Motivation
Gene fusions play a key role as driver oncogenes in tumors, and their reliable discovery and detection are important for cancer research, diagnostics, prognostics and guiding personalized therapy. While discovering gene fusions from genome sequencing can be laborious and costly, the resulting “fusion transcripts” can be recovered from RNA-seq data of tumor and normal samples. However, alleged and putative fusion transcripts can also arise from multiple sources other than chromosomal rearrangements, including cis- or trans-splicing events, experimental artifacts during RNA-seq or computational errors of transcriptome reconstruction methods. Understanding how to discern, interpret, categorize, and verify predicted fusion transcripts is essential for consideration in clinical settings and prioritization for further research.
Summary Here, we present FusionInspector for in silico characterization and interpretation of candidate fusion transcripts from RNA-seq and exploration of their sequence and expression characteristics. We applied FusionInspector to thousands of tumor and normal transcriptomes, and identified statistical and experimental features enriched among biologically impactful fusions. Through clustering and machine learning, we identified large collections of fusions potentially relevant to tumor and normal biological processes. We show that biologically relevant fusions are enriched for relatively high expression of the fusion transcript, imbalanced fusion allelic ratios, and canonical splicing patterns, and are deficient in sequence microhomologies detected between partner genes. We demonstrate that FusionInspector accurately validates fusion transcripts in silico, and helps identify and characterize numerous understudied fusions in tumor and normal tissues samples.

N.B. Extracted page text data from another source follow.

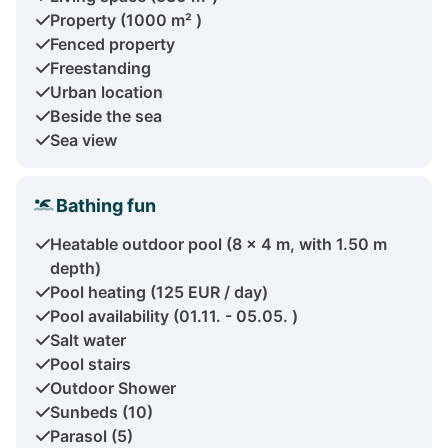
Property (1000 m² )
Fenced property
Freestanding
Urban location
Beside the sea
Sea view
Bathing fun
Heatable outdoor pool (8 x 4 m, with 1.50 m
depth)
Pool heating (125 EUR / day)
Pool availability (01.11. - 05.05. )
Salt water
Pool stairs
Outdoor Shower
Sunbeds (10)
Parasol (5)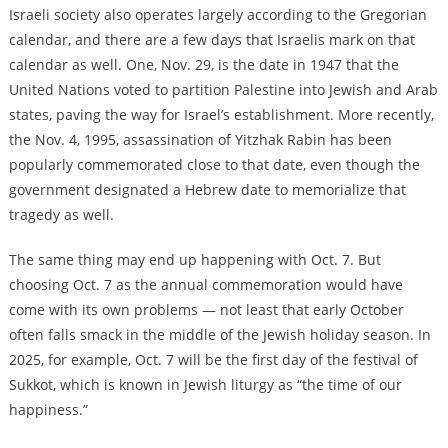
Israeli society also operates largely according to the Gregorian
calendar, and there are a few days that Israelis mark on that
calendar as well. One, Nov. 29, is the date in 1947 that the
United Nations voted to partition Palestine into Jewish and Arab
states, paving the way for Israel’s establishment. More recently,
the Nov. 4, 1995, assassination of Yitzhak Rabin has been
popularly commemorated close to that date, even though the
government designated a Hebrew date to memorialize that
tragedy as well.
The same thing may end up happening with Oct. 7. But
choosing Oct. 7 as the annual commemoration would have
come with its own problems — not least that early October
often falls smack in the middle of the Jewish holiday season. In
2025, for example, Oct. 7 will be the first day of the festival of
Sukkot, which is known in Jewish liturgy as “the time of our
happiness.”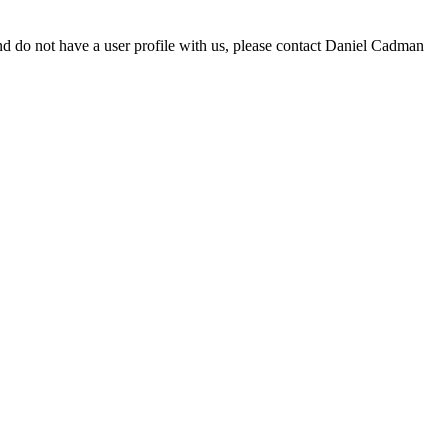
d do not have a user profile with us, please contact Daniel Cadman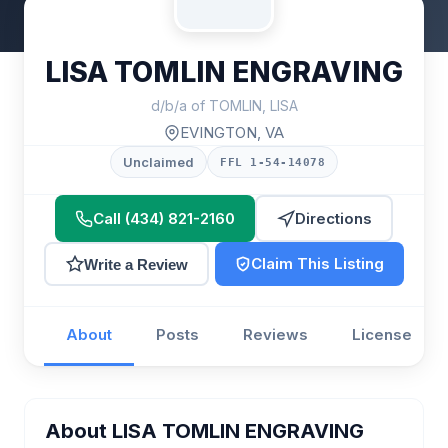
LISA TOMLIN ENGRAVING
d/b/a of TOMLIN, LISA
EVINGTON, VA
Unclaimed
FFL 1-54-14078
Call (434) 821-2160
Directions
Claim This Listing
Write a Review
About
Posts
Reviews
License
About LISA TOMLIN ENGRAVING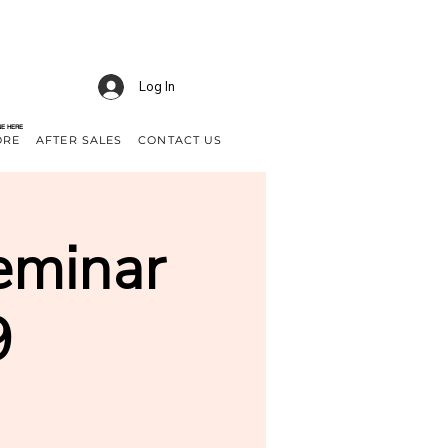
Log In
NE HERE
ORE
AFTER SALES
CONTACT US
eminar
9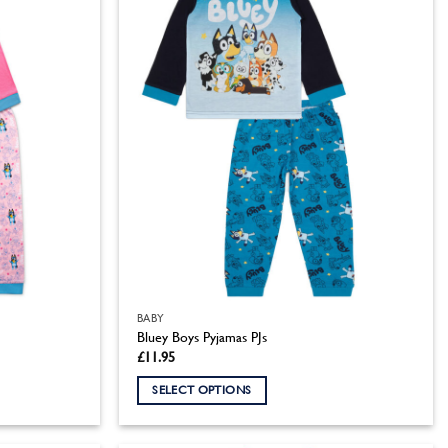
BABY
Bluey Boys Pyjamas PJs
£
11.95
SELECT OPTIONS
This
product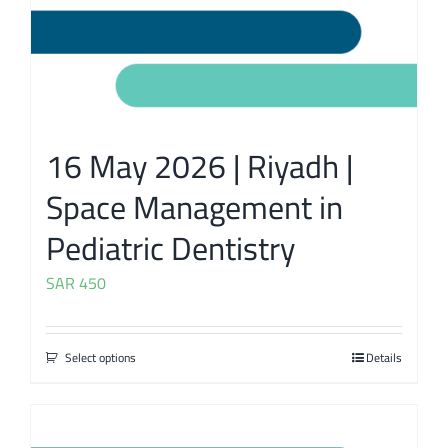
16 May 2026 | Riyadh |
Space Management in
Pediatric Dentistry
SAR
450
Select options
Details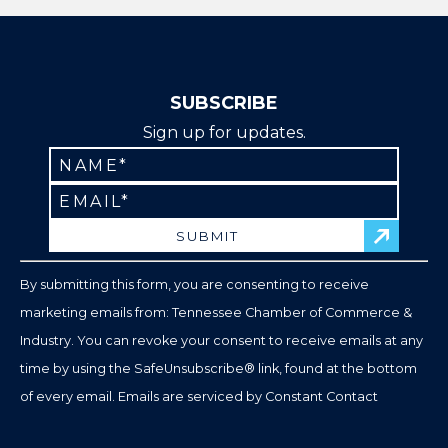
SUBSCRIBE
Sign up for updates.
Constant
Contact
Use.
Please
leave
By submitting this form, you are consenting to receive
this
marketing emails from: Tennessee Chamber of Commerce &
field
Industry. You can revoke your consent to receive emails at any
blank.
time by using the SafeUnsubscribe® link, found at the bottom
of every email.
Emails are serviced by Constant Contact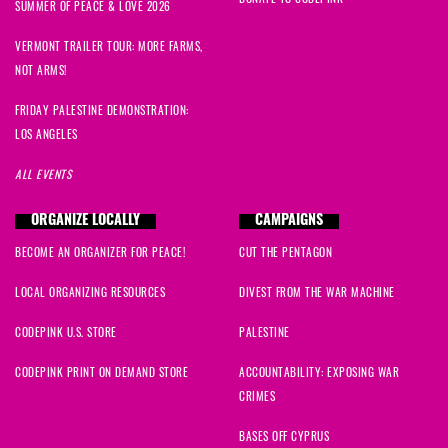
SUMMER OF PEACE & LOVE 2026
VERMONT TRAILER TOUR: MORE FARMS,
NOT ARMS!
FRIDAY PALESTINE DEMONSTRATION:
LOS ANGELES
ALL EVENTS
ORGANIZE LOCALLY
CAMPAIGNS
BECOME AN ORGANIZER FOR PEACE!
CUT THE PENTAGON
LOCAL ORGANIZING RESOURCES
DIVEST FROM THE WAR MACHINE
CODEPINK U.S. STORE
PALESTINE
CODEPINK PRINT ON DEMAND STORE
ACCOUNTABILITY: EXPOSING WAR
CRIMES
BASES OFF CYPRUS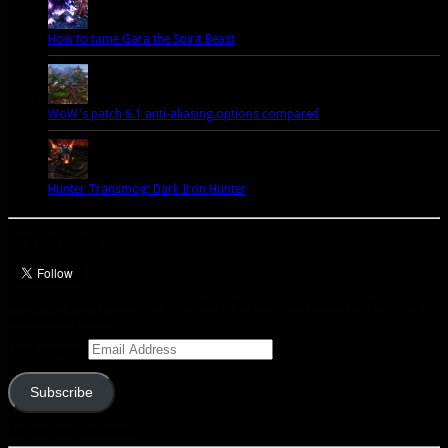
How to tame Gara the Spirit Beast
WoW's patch 6.1 anti-aliasing options compared
Hunter Transmog: Dark Iron Hunter
Let’s talk Hunters
Enter your email address to subscribe to this blog and receive notifications of
new posts by email.
Email Address
Subscribe
Join 341 other subscribers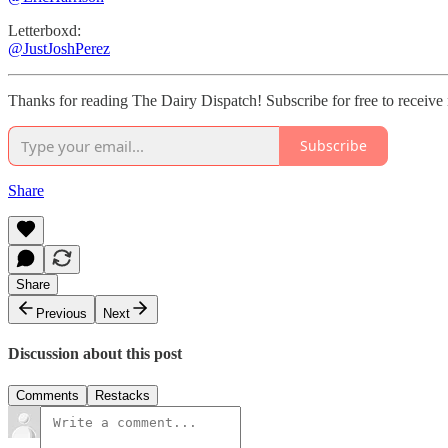
Letterboxd:
@JustJoshPerez
Thanks for reading The Dairy Dispatch! Subscribe for free to receive
Subscribe
Share
Share
Previous
Next
Discussion about this post
Comments
Restacks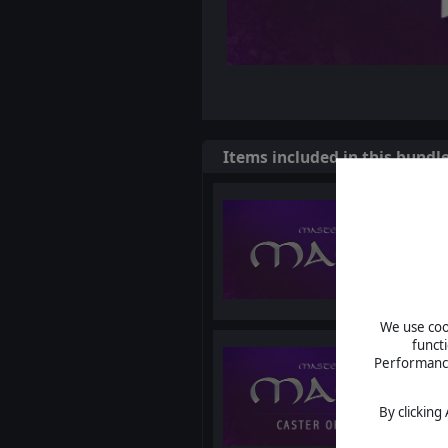
Items included in this bundl
We use cook
funct
Performance 
By clicking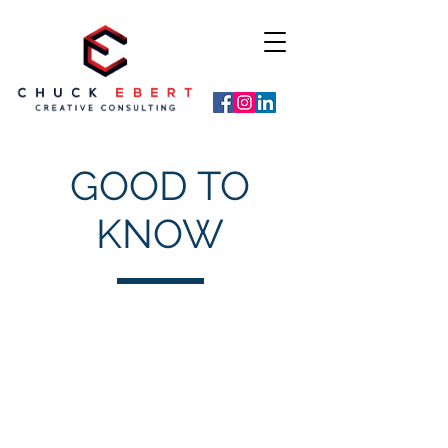
GOOD TO
KNOW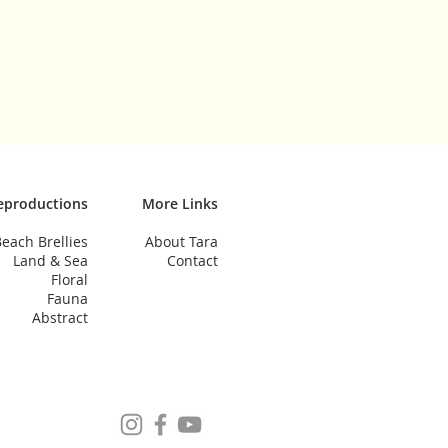
eproductions
More Links
each Brellies
About Tara
Land & Sea
Contact
Floral
Fauna
Abstract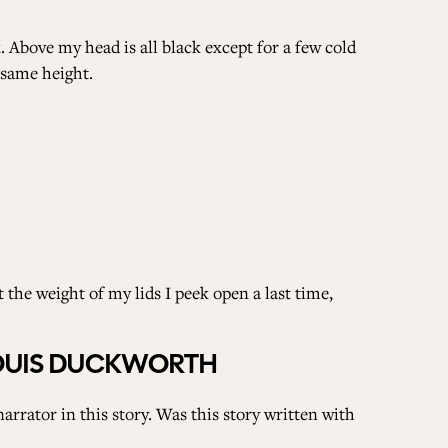
k. Above my head is all black except for a few cold
 same height.
 the weight of my lids I peek open a last time,
LOUIS DUCKWORTH
arrator in this story. Was this story written with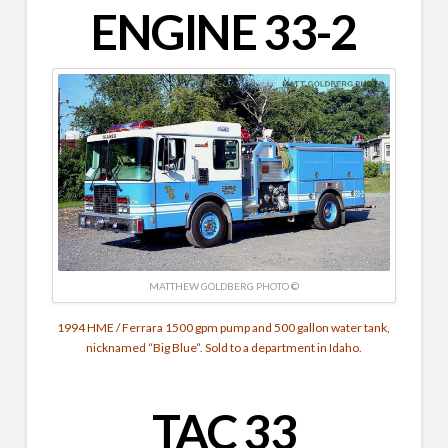
ENGINE 33-2
MATTHEW GOLDBERG PHOTO ©
1994 HME / Ferrara 1500 gpm pump and 500 gallon water tank,
nicknamed “Big Blue”. Sold to a department in Idaho.
TAC 33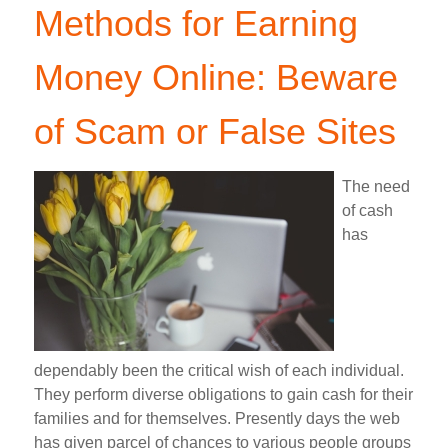
Methods for Earning
Money Online: Beware
of Scam or False Sites
The need
of cash
has
dependably been the critical wish of each individual.
They perform diverse obligations to gain cash for their
families and for themselves. Presently days the web
has given parcel of chances to various people groups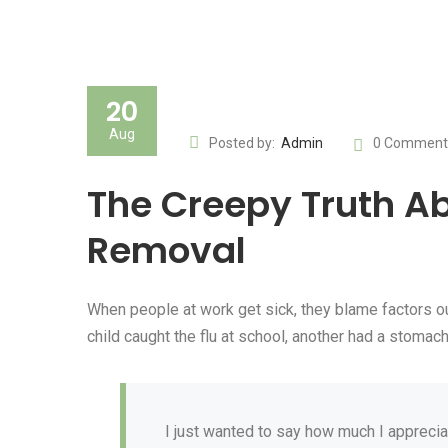
20
Aug
Posted by:
Admin
0 Comment
The Creepy Truth Ab
Removal
When people at work get sick, they blame factors ou
child caught the flu at school, another had a stom
I just wanted to say how much I apprecia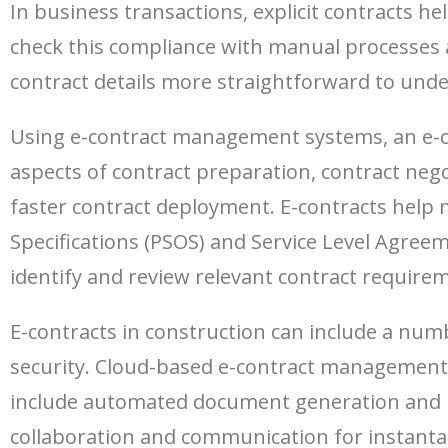
In business transactions, explicit contracts 
check this compliance with manual processes a
contract details more straightforward to unde
Using e-contract management systems, an e-con
aspects of contract preparation, contract neg
faster contract deployment. E-contracts help 
Specifications (PSOS) and Service Level Agree
identify and review relevant contract requireme
E-contracts in construction can include a numb
security. Cloud-based e-contract management s
include automated document generation and 
collaboration and communication for instanta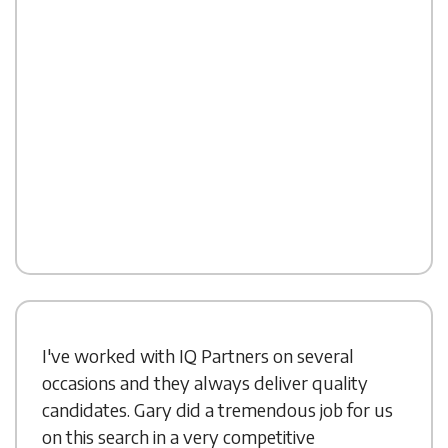
I've worked with IQ Partners on several
occasions and they always deliver quality
candidates. Gary did a tremendous job for us
on this search in a very competitive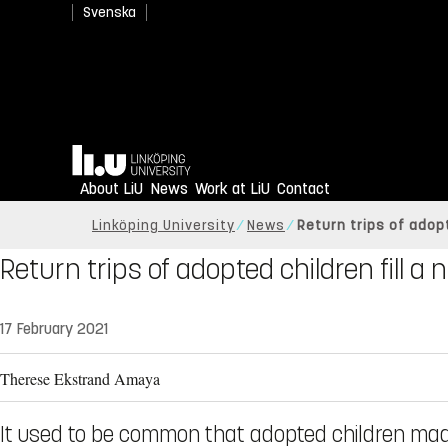
Svenska
Home
About LiU
News
Work at LiU
Contact
Linköping University
News
Return trips of adopt
Return trips of adopted children fill a
17 February 2021
Therese Ekstrand Amaya
It used to be common that adopted children made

FusionInspector is freely available as open source for screening, characterization, and visualization of candidate fusions via RNA-seq, and helps with transparent explanation and interpretation of machine learning predictions and their experimental sources.
Highlights
FusionInspector software for supervised analysis of candidate fusion transcripts
Clustering of recurrent fusion transcripts resolves biologically relevant fusions
Identification of distinguishing characteristics of known and novel fusion transcripts in tumor and normal tissues
Competing Interest Statement
A.R. is a co-founder and equity holder of Celsius Therapeutics, an equity holder in Immunitas, and was a scientific advisory board member of ThermoFisher Scientific, Syros Pharmaceuticals, Neogene Therapeutics and Asimov until 31 July 2020. From 1 August 2020, A.R. has been an employee of Genentech. MG is a current employee and stock holder at Monte Rosa Therapeutics.
Footnotes
The manuscript is updated for improved clarity with a tighter focus on the FusionInspector software and its analysis capabilities. Main Figure 1 now better describes the FusionInspector execution including inputs and outputs, and Supplementary Figure 1 now provides a graphical summary of the analysis trajectory of the manuscript.